My birthday is coming up in less than three weeks, the 2nd one without Graham. My birthday always falls around mother’s day (another “wonderful” day for all of us). I’ve already told my boss I’m taking the day off. Then, a week later, will be the anniversary of his death. I’m going to take two days off for that. One week later will be my daughter’s wedding anniversary. Her wedding was exactly one year before Graham’s memorial service. May used to be my favorite month. Now i dread it….
Apr 29, 2014 @ 21:41:19
What did the vet say today??
Apr 29, 2014 @ 23:01:19
Thanks for asking about my pup.

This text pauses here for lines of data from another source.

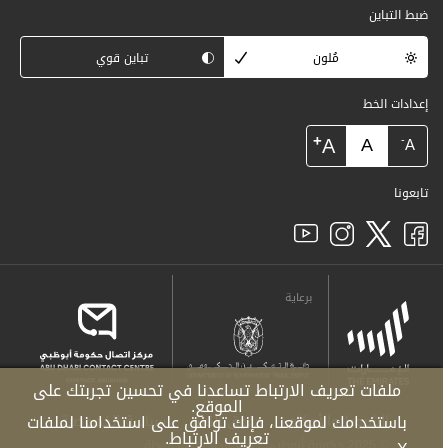
ضبط التباين
مُلون
تباين قوي
إعدادات الخط
+
A
A
-
A
تابعونا
برعاية
ملفات تعريف الارتباط تساعدنا في تحسين تجربتك على
الموقع.
باستخدامك لموقعنا، فإنك توافق على استخدامنا لملفات
الشروط والأحكام
حقوق النشر
سياسة الخصوصية
تعريف الارتباط.
© 2025 حكومة أبوظبي جميع الحقوق محفوظة.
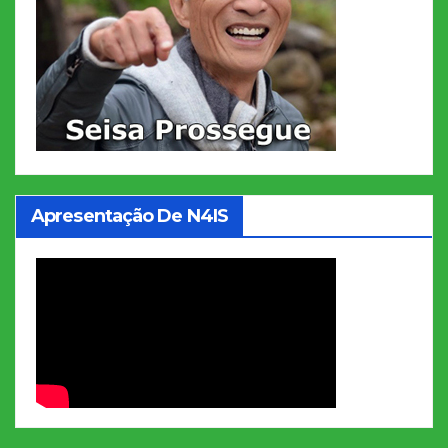
Apresentação De N4IS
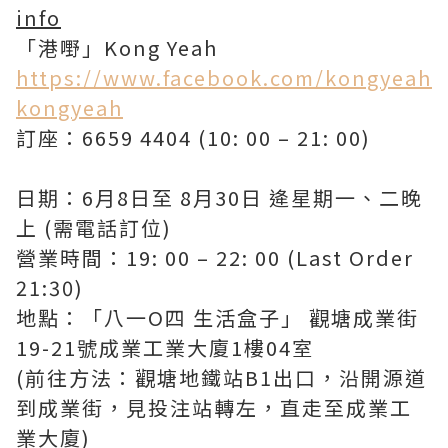
info
「港嘢」Kong Yeah
https://www.facebook.com/kongyeah
kongyeah
訂座：
6659 4404 (10: 00 – 21: 00)
日期：6月8日至 8月30日 逄星期一、二晚
上 (需電話訂位)
營業時間：19: 00 – 22: 00 (Last Order
21:30)
地點：「八一O四 生活盒子」 觀塘成業街
19-21號成業工業大廈1樓04室
(前往方法：觀塘地鐵站B1出口，沿開源道
到成業街，見投注站轉左，直走至成業工
業大廈)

In addition to the problems we already knew about (infective endocarditis, damaged heart valves, enlarged heart…) he now also has atrial fibrillation and tachycardia. His heartbeat was over 220 at rest! So we’ve added two more drugs to his cocktail – digitalis and another drug. The digitalis can be toxic, there’s a fine line between therapeutic and deadly…so we’ll have to have his blood levels checked. We’re hoping that all these drugs (5 now) regulate his heart and keep him with us for a while longer. I think we should change his name to Grandpa Oscar, even though he’s only about 6 years old.
May 01, 2014 @ 22:01:05
Okay – you have something to work with. I hope he responds. You have enough to deal with this month. xoxoxoxo
Apr 26, 2014 @ 10:58:54
Talk about when it rains, it pours; it’s a wonder you can breathe.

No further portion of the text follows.